The best way to buy a used car, according to money expert Rachel Cruze, is to pay with cash. However, if you have never paid for a used car using cash you might not fully understand the ins and outs of how this strategy works.
1. Put It in Your Budget
How much do you plan to spend on a used car? Remember: You will be paying for this purchase with cash.
If you have money set aside in your savings account, you can put some of these funds toward buying a used car. If you need to save over a period of time, Cruze recommends creating a sinking fund in your budget.
Cruze uses the example of someone who wants to buy a used car that costs $7,000 in two years. Each month, Cruze said you’ll need to save $292 to reach the $7,000 price tag.
As you work toward this savings goal, make sure there’s enough money in your budget to pay bills. Cruze said the amount of money you’re saving for a used car should be small enough that you do not fall behind on any of your bill payments. If you need to speed up this savings timeline, consider getting a second job for extra income.
2. Start Shopping
How will you buy a used car? Here are some options Cruze recommends:
- Buy from an independent used car dealership. If you pick this option, Cruze said to do your homework and have the willpower to walk away if you cannot get a good deal.
- Buy from a private seller. There are plenty of websites like Cars.com and Autotrader where you can find used cars for sale. However, this option is a little riskier so you want to be prepared and take precautions.
- Buy from online car retailers. Websites such as Carvana and CarMax have huge online inventories of used cars. The downside to this option is the prices are a little higher than they would be elsewhere and there’s no room to negotiate. However, Cruze said paying this extra price may be worth it for some buyers.
3. Check the Car’s Value
What’s the value of the used car you’re planning to buy? Used car shoppers can look it up using Kelley Blue Book and find the most accurate price range. By checking the car’s value, Cruze said, it will better help you negotiate and keep from paying too much.

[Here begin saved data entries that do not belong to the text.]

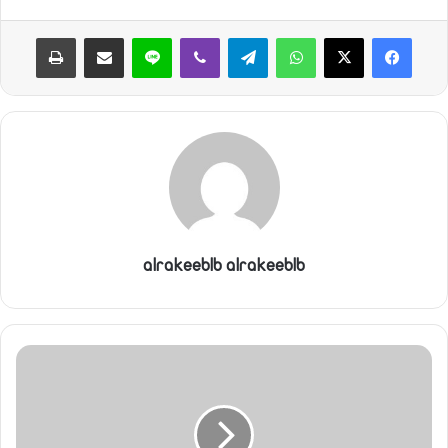
ن
واتساب
تيلقرام
ڤايبر
لاين
مشاركة عبر البريد
طباعة
ي
ا
alrakeeblb alrakeeblb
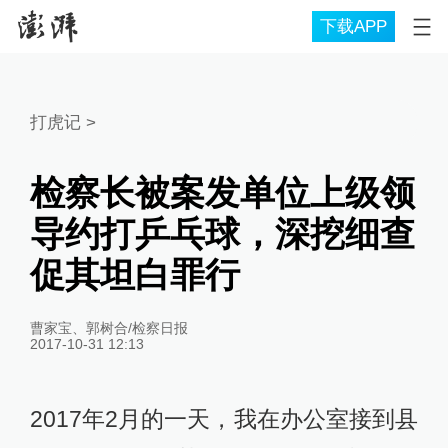
下载APP
打虎记
>
检察长被案发单位上级领
导约打乒乓球，深挖细查
促其坦白罪行
曹家宝、郭树合/检察日报
2017-10-31 12:13
2017年2月的一天，我在办公室接到县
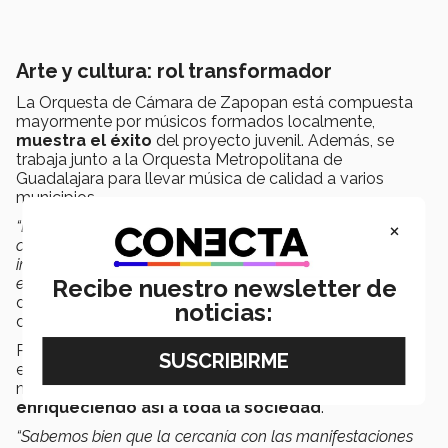
Arte y cultura: rol transformador
La Orquesta de Cámara de Zapopan está compuesta
mayormente por músicos formados localmente,
muestra el éxito
del proyecto juvenil. Además, se
trabaja junto a la Orquesta Metropolitana de
Guadalajara para llevar música de calidad a varios
municipios.
×
“La ópera es todo el arte: tiene poesía, escritores,
compositores, músicos, cantantes, pintores, arquitectos,
ingenieros de audio; todo lo que se pueda imaginar. Y por
Recibe nuestro newsletter de
eso creo que es
el arte más importante
”
, comentó Juan
de Luzco, director del Festival Internacional de Ópera
noticias:
de Morelia.
Para la iniciativa es crucial que los jóvenes se involucren
en este tipo de actividades, pues no sólo se forman
mejores músicos, sino también mejores profesionales,
enriqueciendo así a toda la sociedad
.
“Sabemos bien que la cercanía con las manifestaciones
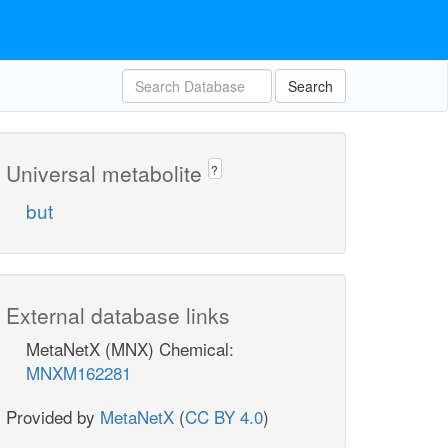
Search
Universal metabolite
?
but
External database links
MetaNetX (MNX) Chemical:
MNXM162281
Provided by
MetaNetX
(
CC BY 4.0
)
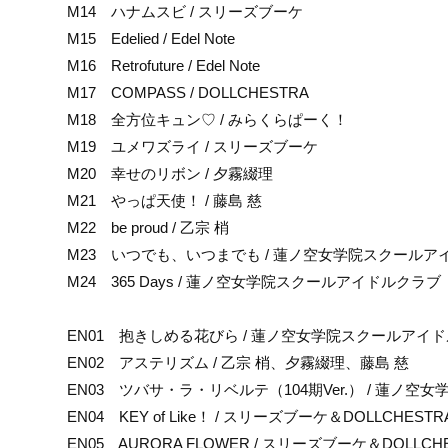
M14 ハナムスビ / スリーズブーケ
M15 Edelied / Edel Note
M16 Retrofuture / Edel Note
M17 COMPASS / DOLLCHESTRA
M18 全方位キュン♡ / みらくらぱーく！
M19 ユメワズライ / スリーズブーケ
M20 幸せのリボン / 夕霧綴理
M21 やっぱ天使！ / 藤島 慈
M22 be proud / 乙宗 梢
M23 いつでも、いつまでも / 蓮ノ空女学院スクールア
M24 365 Days / 蓮ノ空女学院スクールアイドルクラブ
EN01 抱きしめる花びら / 蓮ノ空女学院スクールアイ
EN02 アステリズム / 乙宗 梢、夕霧綴理、藤島 慈
EN03 ツバサ・ラ・リベルテ（104期Ver.） / 蓮ノ
EN04 KEY of Like！ / スリーズブーケ＆DOLLCHE
EN05 AURORA FLOWER / スリーズブーケ＆DOLL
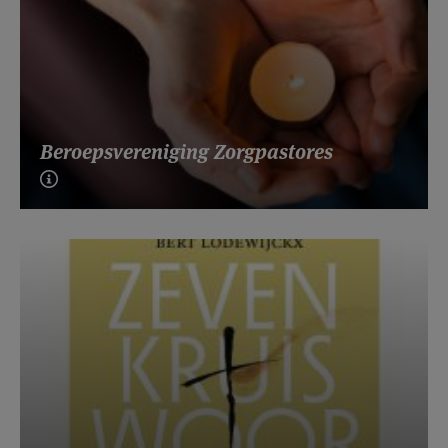
Beroepsvereniging Zorgpastores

In addition to reviewing the value, Cruze also recommends researching to get an idea of how much you’ll need to spend to maintain the used car.
4. Inspect the Car
Before buying a used car, you’ll need to look for any and all red flags. Start by taking the car for a test drive. Ask yourself whether the car drives smoothly or whether you hear any strange noises or rattling.
Next, Cruze recommends getting a vehicle history report, which shows the car’s ownership history, accident history, title status and mileage.
You’ll also want to take the car to a mechanic for an inspection. This is a must-do. According to Cruze, a pre-purchase used car inspection should not cost any more than $100.
5. Negotiate To Get the Best Price
Buyers have leverage in this situation because sellers need their cash more than buyers need their cars.
Go into the negotiation process with knowledge. Cruze recommends doing your homework, such as understanding how much one used car costs compared to another model.
You should tell the seller you plan to pay with cash, but Cruze said you should not tell the seller how much cash you have. Ask for a deal; don’t be afraid to throw out a number or ask how much the seller can take off the price.
Your next move is to be quiet. Cruze said silence is a powerful negotiation tactic. It may feel a bit awkward, but the first person to talk should be the seller, not the buyer.
Finally, you should be prepared to walk away if you don’t get the deal you want. Cruze said not to get fixated on any one car because there are hundreds of used cars out there. Getting into the mindset of “this is my dream car!” could mean you wind up making a really bad financial decision.